Overall control of the simulation was managed by a second m-file that defined parameters and variables such as simulation run length, number of trials, ambient temperature, thermostat hysteresis and various settings of the ELC. "By using Simulink, we were able to simulate the system with and without the ELC for various expected real-life conditions," explains de Villiers. "The data generated by Simulink were then analyzed and plotted with the aid of standard MATLAB functions."

The Result

Expected performance confirmed The simulations not only demonstrated qualitatively that the ELC performed as claimed by its designer, but provided a quantitative measure of how well it could be expected to perform. Psitek therefore obtained more information than was originally asked for, at the same cost.

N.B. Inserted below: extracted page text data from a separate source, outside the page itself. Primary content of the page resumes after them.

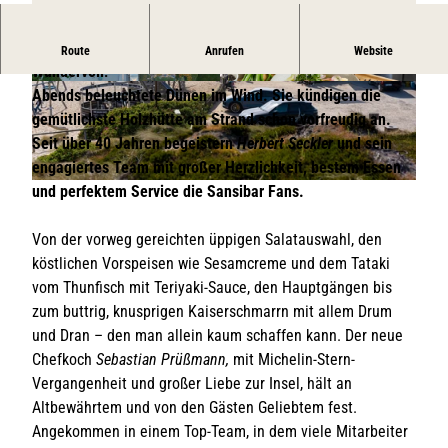
Der Hotspot in den Dünen. Immer gut! Immer voll!
Route
Anrufen
Website
Wundervoll!
© Sansibar
© Sansibar | KI-optimiert
Abends beleuchtete Dünen im Wind. Sie kündigen die
gemütlichste Holzhütte am Strand schon vorfreudig an.
Seit über 40 Jahren begeistern
Herbert Seckler
und sein
engagiertes Team mit großer Herzlichkeit, bestem Essen
und perfektem Service die Sansibar Fans.
© Sansibar
Von der vorweg gereichten üppigen Salatauswahl, den
köstlichen Vorspeisen wie Sesamcreme und dem Tataki
vom Thunfisch mit Teriyaki-Sauce, den Hauptgängen bis
zum buttrig, knusprigen Kaiserschmarrn mit allem Drum
und Dran – den man allein kaum schaffen kann. Der neue
Chefkoch
Sebastian Prüßmann,
mit Michelin-Stern-
Vergangenheit und großer Liebe zur Insel, hält an
Altbewährtem und von den Gästen Geliebtem fest.
Angekommen in einem Top-Team, in dem viele Mitarbeiter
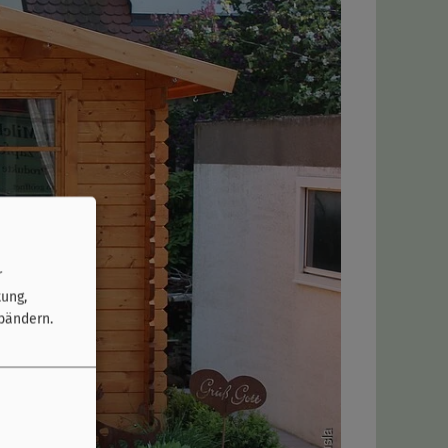
r
tung,
bändern.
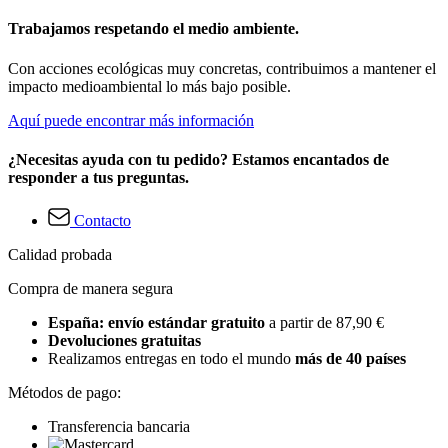
Trabajamos respetando el medio ambiente.
Con acciones ecológicas muy concretas, contribuimos a mantener el
impacto medioambiental lo más bajo posible.
Aquí puede encontrar más información
¿Necesitas ayuda con tu pedido? Estamos encantados de
responder a tus preguntas.
Contacto
Calidad probada
Compra de manera segura
España: envío estándar gratuito
a partir de 87,90 €
Devoluciones gratuitas
Realizamos entregas en todo el mundo
más de 40 países
Métodos de pago:
Transferencia bancaria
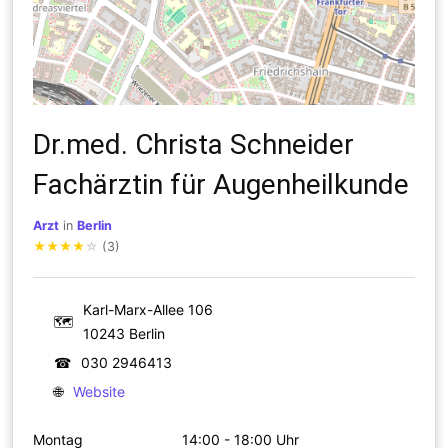
Dr.med. Christa Schneider
Fachärztin für Augenheilkunde
Arzt
in
Berlin
★
★
★
★
☆
(3)
Karl-Marx-Allee 106
🗺
10243 Berlin
☎
030 2946413
🌐
Website
Montag
14:00 - 18:00 Uhr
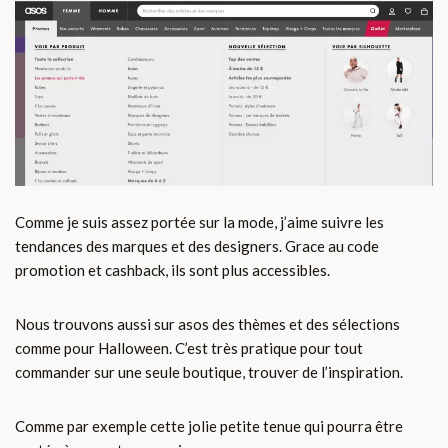
Comme je suis assez portée sur la mode, j’aime suivre les
tendances des marques et des designers. Grace au code
promotion et cashback, ils sont plus accessibles.
Nous trouvons aussi sur asos des thèmes et des sélections
comme pour Halloween. C’est très pratique pour tout
commander sur une seule boutique, trouver de l’inspiration.
Comme par exemple cette jolie petite tenue qui pourra être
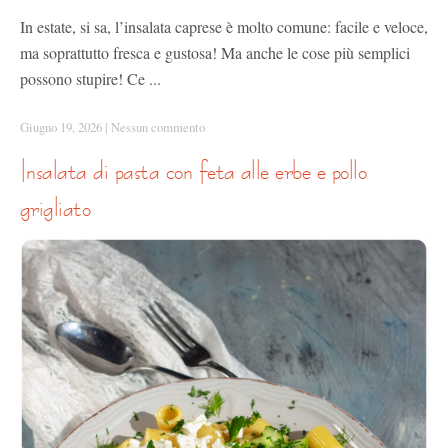
In estate, si sa, l’insalata caprese è molto comune: facile e veloce,
ma soprattutto fresca e gustosa! Ma anche le cose più semplici
possono stupire! Ce ...
Giugno 19, 2026
|
Nessun commento
insalata di pasta con feta alle erbe e pollo
grigliato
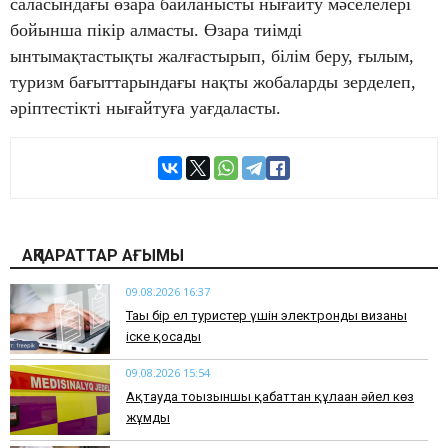
саласындағы өзара байланысты нығайту мәселелері
бойынша пікір алмасты. Өзара тиімді
ынтымақтастықты жалғастырып, білім беру, ғылым,
туризм бағыттарындағы нақты жобаларды зерделеп,
әріптестікті нығайтуға уағдаласты.
АҚПАРАТТАР АҒЫМЫ
09.08.2026 16:37
Тағы бір ел туристер үшін электронды визаны
іске қосады
09.08.2026 15:54
Ақтауда тоғызыншы қабаттан құлаған әйел көз
жұмды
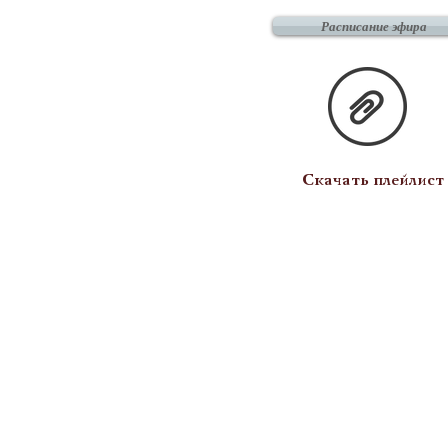
Расписание эфира
Скачать плейлист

Reusable models The models that were created for this project may now be used as a basis for further investigations and even for presentations. In addition, once a decision has been made to develop and commercialize the invention, it is a simple matter to modify the original model for use in the development process.

Power of model based design demonstrated "The concept of model based design is unfamiliar territory for most engineers at Psitek," says de Villiers. "This project demonstrated the cost effectiveness of MBD using MATLAB tools."